Answer
a) The required matrix equation is:
$\left[ \begin{matrix}
1 & 1 & 2 \\
0 & 1 & 3 \\
3 & 0 & -2 \\
\end{matrix} \right]\left[ \begin{matrix}
x \\
y \\
z \\
\end{matrix} \right]=\left[ \begin{matrix}
7 \\
-2 \\
0 \\
\end{matrix} \right]$
b) The solution set is: . $\left\{ -18,79,-27 \right\}$
Work Step by Step
(a)
Note that the coefficient matrix $ A $ contains all coefficients of the variables $ x,y\text{ and }z $.

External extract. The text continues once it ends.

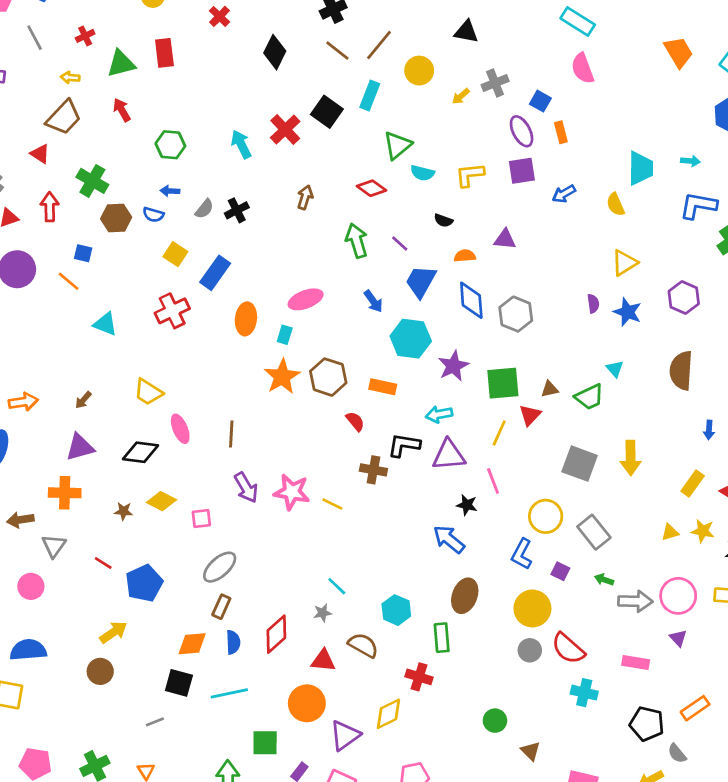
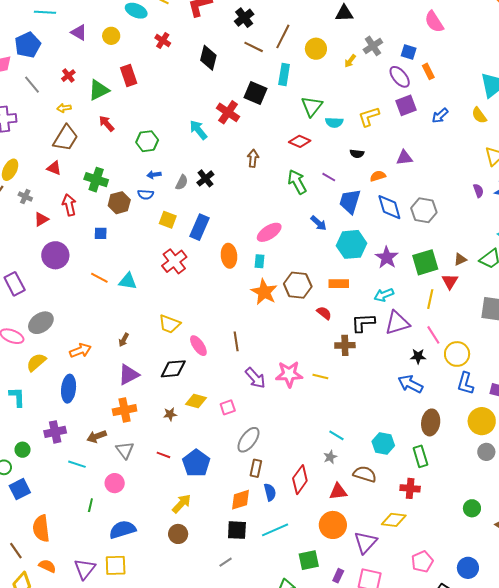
orange line: (69, 281) -> (99, 278), moved
yellow circle: (546, 516) -> (457, 354), moved
yellow diamond: (388, 714) -> (394, 520), turned 45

The matrix $ X $ contains all the variables and the matrix $ B $ contains all the constant terms of the given linear system. Therefore, the matrix equation is given by:
$\left[ \begin{matrix}
1 & 1 & 2 \\
0 & 1 & 3 \\
3 & 0 & -2 \\
\end{matrix} \right]\left[ \begin{matrix}
x \\
y \\
z \\
\end{matrix} \right]=\left[ \begin{matrix}
7 \\
-2 \\
0 \\
\end{matrix} \right]$
Hence, the required matrix equation is given by:
$\left[ \begin{matrix}
1 & 1 & 2 \\
0 & 1 & 3 \\
3 & 0 & -2 \\
\end{matrix} \right]\left[ \begin{matrix}
x \\
y \\
z \\
\end{matrix} \right]=\left[ \begin{matrix}
7 \\
-2 \\
0 \\
\end{matrix} \right]$
(b)
Consider the system $ AX=B $
The solution of this system is $ X={{A}^{-1}}B $
Since it is given that the inverse of the matrix $ A=\left[ \begin{matrix}
1 & 1 & 2 \\
0 & 1 & 3 \\
3 & 0 & -2 \\
\end{matrix} \right]$ is $\left[ \begin{matrix}
-2 & 2 & 1 \\
9 & -8 & -3 \\
-3 & 3 & 1 \\
\end{matrix} \right]$
Therefore, $\begin{align}
& X={{A}^{-1}}B \\
& =\left[ \begin{matrix}
-2 & 2 & 1 \\
9 & -8 & -3 \\
-3 & 3 & 1 \\
\end{matrix} \right]\left[ \begin{matrix}
7 \\
-2 \\
0 \\
\end{matrix} \right] \\
& =\left[ \begin{matrix}
-2\left( 7 \right)+2\left( -2 \right)+1\left( 0 \right) \\
9\left( 7 \right)+\left( -8 \right)\left( -2 \right)+\left( -3 \right)\left( 0 \right) \\
\left( -3 \right)\left( 7 \right)+3\left( -2 \right)+1\left( 0 \right) \\
\end{matrix} \right] \\
& =\left[ \begin{matrix}
-14-4 \\
63+16 \\
-21-6 \\
\end{matrix} \right] \\
& =\left[ \begin{matrix}
-18 \\
79 \\
-27 \\
\end{matrix} \right]
\end{align}$
This implies that $ x=-18,y=79\text{ and }z=-27$
Hence, the solution set is:
$\left\{ -18,79,-27 \right\}$